The important thing to remember about cognitive computing is that it can function in ambiguous situations — the kind of situations in which individuals and companies often find themselves.
Strong AI (aka cognitive computing) is practical AI
Most businesses don’t require artificial general intelligence to be successful. Practical AI, which will never threaten humankind, offers most of what companies need. Jasmine Henry (@jasminehenry10) calls this cognitive technologies “applied AI” and she insists such technologies are now a business necessity.[5] “While it may be too soon to declare that AI has become a commodity,” she writes, “research reveals that the majority of enterprises are using AI, machine learning or cognitive technologies in some capacity.” She goes on to note:
“A recent Harvard Business Review survey of 250 executives on the results of applied AI in the enterprise revealed the following commonly cited business benefits:
- 51 percent cited enhancing product features, functions and performance
- 36 percent cited optimizing internal operations
- 36 percent cited automation
- 35 percent cited superior decision-making
- 32 percent cited new products
For many, unlocking the remarkable potential of AI for customer satisfaction and productivity use cases requires operationalizing these technologies.”

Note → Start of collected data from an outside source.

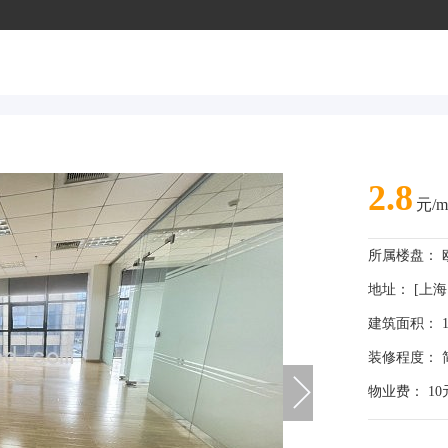
2.8
元/m
所属楼盘：
地址： [上海 
建筑面积： 1
装修程度： 
物业费： 10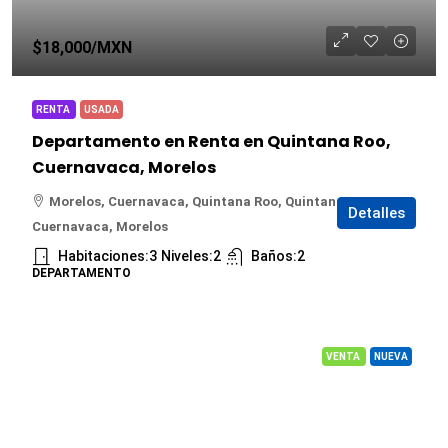
$18,000
/MXN
RENTA
USADA
Departamento en Renta en Quintana Roo,
Cuernavaca, Morelos
Morelos, Cuernavaca, Quintana Roo, Quintana Roo,
Detalles
Cuernavaca, Morelos
Habitaciones:
3
Niveles:
2
Baños:
2
DEPARTAMENTO
VENTA
NUEVA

I define cognitive computing as the combination of semantic intelligence (which involves Natural Language Processing, machine learning, and ontologies) and computational intelligence (advanced mathematics and analytics). Because cognitive platforms use Natural Language Processing, they can interface with users without their having to be a programming or analytical expert. In my discussion with clients, I’ve found they need embedded analytics that perform traditional roles of three types of experts:
- A business domain expert — the customer of the analysis who can help explain the drivers behind data anomalies and outliers.

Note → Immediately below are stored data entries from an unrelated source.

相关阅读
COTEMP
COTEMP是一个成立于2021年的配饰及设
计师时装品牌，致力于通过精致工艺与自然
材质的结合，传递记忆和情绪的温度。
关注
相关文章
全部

- A statistical expert — to help formulate the correct statistical studies, the business expert knows what they want to study, and what terms to use to help formulate the data in a way that will detect the desired phenomena.

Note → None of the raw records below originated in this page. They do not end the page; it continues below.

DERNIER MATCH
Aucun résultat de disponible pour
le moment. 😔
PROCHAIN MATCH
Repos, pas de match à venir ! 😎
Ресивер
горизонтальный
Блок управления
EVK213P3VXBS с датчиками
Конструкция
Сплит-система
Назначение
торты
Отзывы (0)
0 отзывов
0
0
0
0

- A data expert — the data expert understands where and how to pull the data from across multiple databases or data feeds.
A cognitive computing platform, like Enterra’s Artificial Intelligence Learning Agent™ (AILA®), which leverages embedded analytics lets users ask questions and receive answers in language they understand. It’s strong and it’s practical.
Summary
In order to leverage AI capabilities, business leaders need to understand how weak and strong AI can be practically applied by their organizations. Henry concludes, “AI technology has become startlingly commonplace. The organizations that wind up ahead during the AI revolution are likely to be those able to compete on strategy, rather than those appearing with the shiniest technologies. Applied artificial intelligence is a reality, and executives are wise to consider how operationalizing AI technologies and delivering smarter AI-driven services could yield advantages.”
Footnotes
[1] Thomas Hornigold, “Why We Need to Fine-Tune Our Definition of Artificial Intelligence,” Singularity Hub, 20 June 2018.
[2] Smita Kumari, “AI or Cognitive Computing: Understanding the difference between the two,” House of Bots, 28 May 2018.
[3] Vidushi Vij, “Are Cognitive Computing And AI The Same Thing,” Oodles Technologies Blog, 28 may 2018.
[4] Megan Murphy, “Ginni Rometty on the End of Programming,” Bloomberg BusinessWeek, 20 September 2017.
[5] Jasmine Henry, “Applied artificial intelligence is no longer an advantage: It’s a necessity,” Mobile Business Insights, 15 February 2018.